Smaller print should not be seen as a failure

The Arab Republic of Egypt printed a $3bn dollar triple trancher at the tail end of last week, which would have been hailed as a triumph in volatile markets were it not for leads having outlined a larger targeted size of $3.5bn-$4bn. But the smaller print should not be seen as a failure.

When Egypt released price guidance for the deal on Thursday morning in London, there was immediate pushback from investors and analysts. The problem was not the price; it was the size. The targeted amount of $3.5bn-$4bn was too big, they said, and comments flew around the market to the effect that the index buyers were “maxed out” and “most accounts” were still overweight.

The leads responded by reducing the size at the next pricing update and changing the target to $3bn.

Syndicates obviously do not like to reduce size targets midway through a trade.

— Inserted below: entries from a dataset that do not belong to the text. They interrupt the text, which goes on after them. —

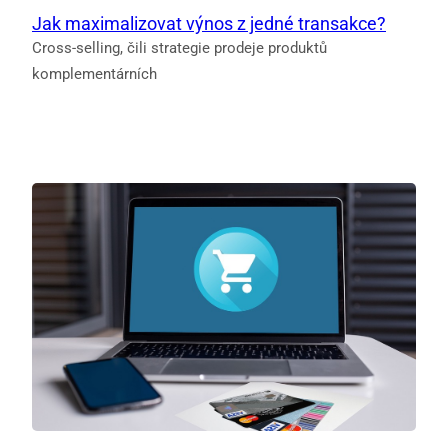
Jak maximalizovat výnos z jedné transakce?
Cross-selling, čili strategie prodeje produktů
komplementárních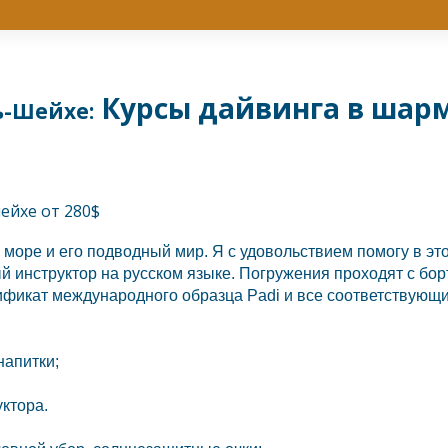
Курсы дайвинга в шарм
ь-Шейхе:
море и его подводный мир. Я с удовольствием помогу в эт
 инструктор на русском языке. Погружения проходят с бор
ификат международного образца Padi и все соответствующ
напитки;
уктора.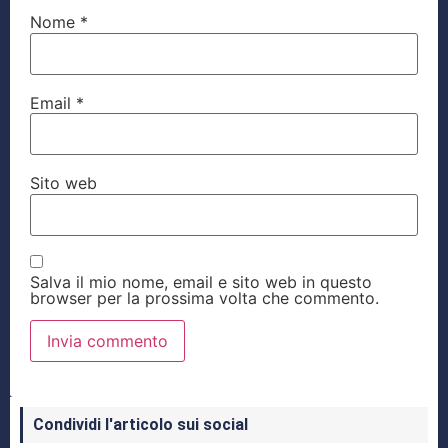
Nome
*
Email
*
Sito web
Salva il mio nome, email e sito web in questo
browser per la prossima volta che commento.
Condividi l'articolo sui social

It ruins momentum and gives investors reason to worry that follow on demand will be weak.

But if you have an ambitious target, that is the risk you run.

Egypt’s initial target was certainly ambitious — according to one analyst, $3.5bn-$4bn would have taken out the sovereign's entire international bonds target for its fiscal year, allowing it to avoid any further market volatility to come.

And there seems to be plenty of that on its way.

If Egypt had succeeded, it would have relieved itself of the pressure to return to the market again amid widening US Treasuries, concerns around global contagion from an Evergrande default and chunky competing supply that is expected to come from other EM sovereigns. It was a risk worth taking.

The $3bn of bonds that it did issue have not performed beautifully. By Monday, the 2027s were trading around 99.15/99.55, the 2033s were at 98.75/99.20 and the 2051s were at 99.05/99.65. All three tranches were printed at par.

Investors blamed a sell-off in US Treasuries as well as the deal itself. Had leads stuck to their guns and jammed an extra $500m-$1bn into the market it would have been disastrous.

So the execution was not ideal, and an assessment of the success of this bond, in isolation, could lead one to draw the conclusion that the bookrunners should have known better. They should have been able to tell that the market appetite was not there and steered the issuer to go smaller from the outset.

But in the context of Egypt’s funding needs for the year more broadly, going big was the right — albeit not the textbook — move.